If it is up to Daan Dohmen, digital care will simply become care and smart and simple technology will become an ordinary part of the care process. Dohmen is P Professor Digital Transformation in Healthcare at the Open University and CEO at lusci. His company developed the Home Measurement app, with which patients can be guided by doctors in their own living environment. If a home measurement deviates, they can immediately contact the doctor.

“In the past year we have experienced more than 20 million registrations,” says Dohmen. These many home measurements give healthcare a new front door. Here in the Netherlands it is Thuisarts.nl a well-known example. In England, the digital GP Babylon even got a license. 50 percent of first contacts go digital.

By using data smartly, fewer workers are needed. Thanks to the Corona Check App of the OLVG, developed at lightning speed by Luscii before the first corona wave, people with minor complaints were able to practice self-management. As a result, regular care was much less burdened. “Instead of 50, only 8 corona doctors were needed in the OLVG,” says Dohmen.
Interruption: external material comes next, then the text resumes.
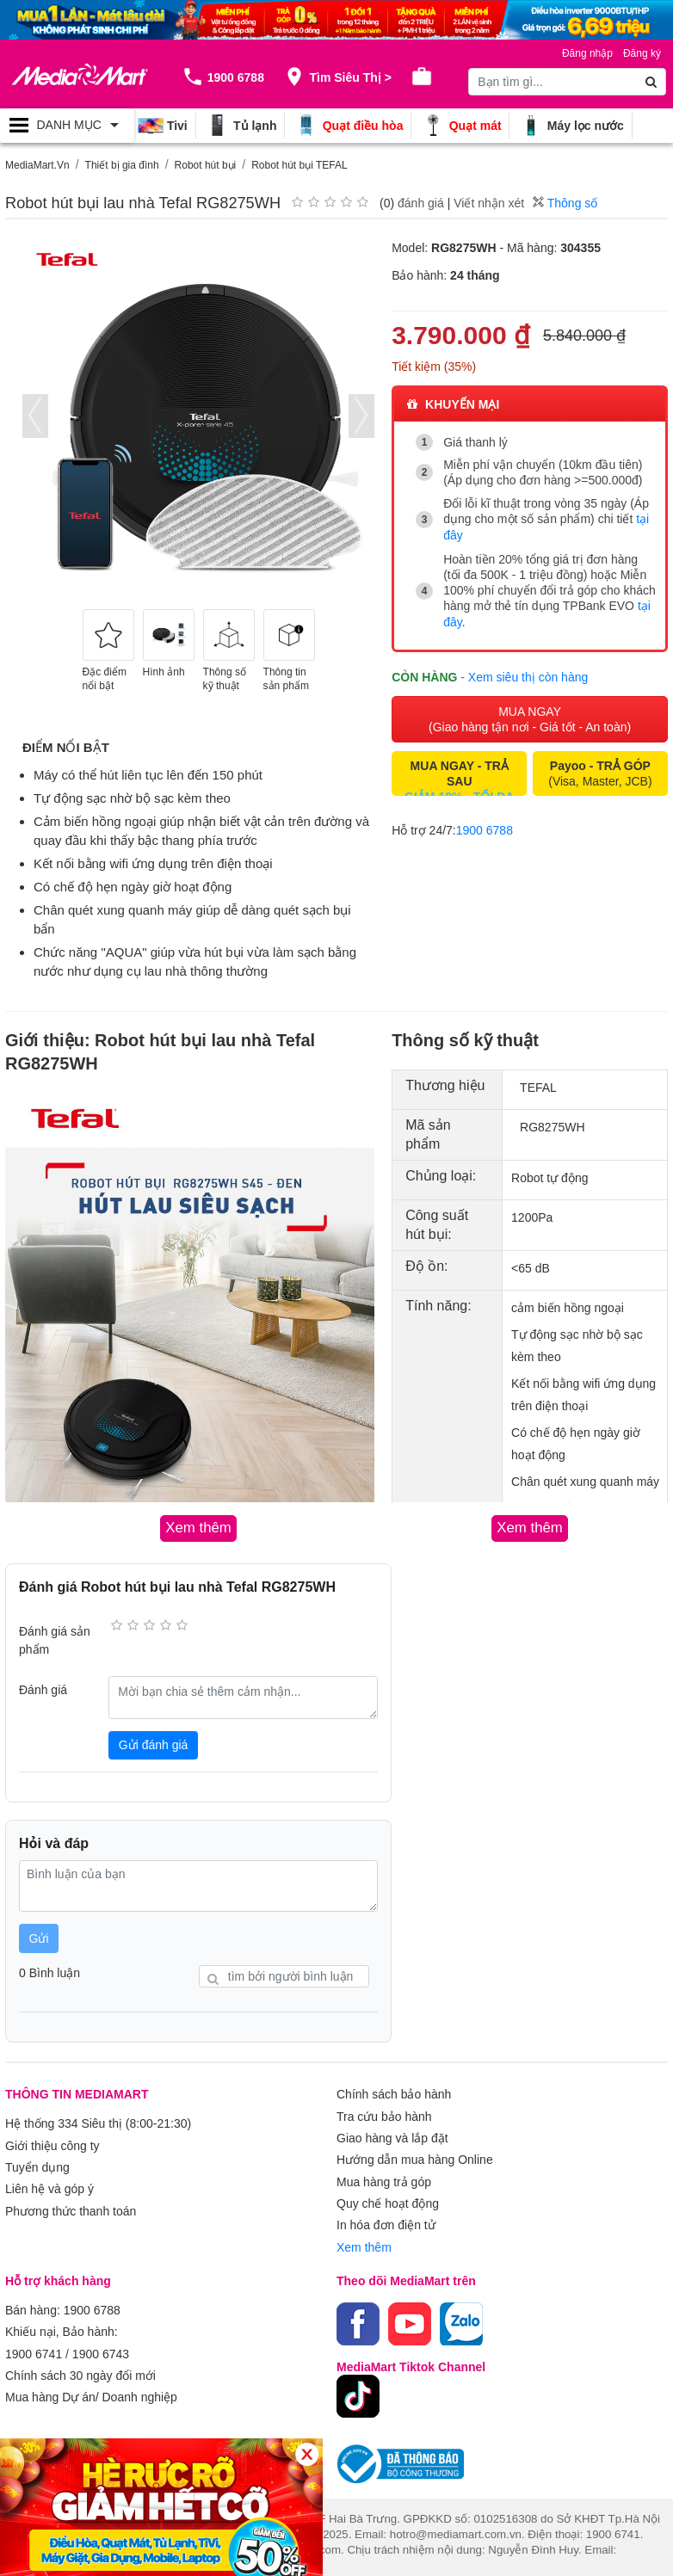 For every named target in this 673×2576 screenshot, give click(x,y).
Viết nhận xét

Thanks to Home Measurement, there is also increasing collaboration in care networks of general practitioners, home care and hospitals. The teenurse plays an important role in this: they support the patient by telephone in self-care, for example during home admissions. “This allows people to go home earlier after an IC visit or surgery.”

Dohmen’s goal is to make digital healthcare as simple as possible. “Ultimately, we want to set up a kind of Appstore where doctors can share their programs with each other. For example, doctors in Ghana use programs for women with gestational hypertension that were developed in Utrecht.”

Daan Dohmen wrote the book with Joris Janssen and a few special forces operators green on (in Dutch). Green on is a radically new way of working that enables small teams to make big changes.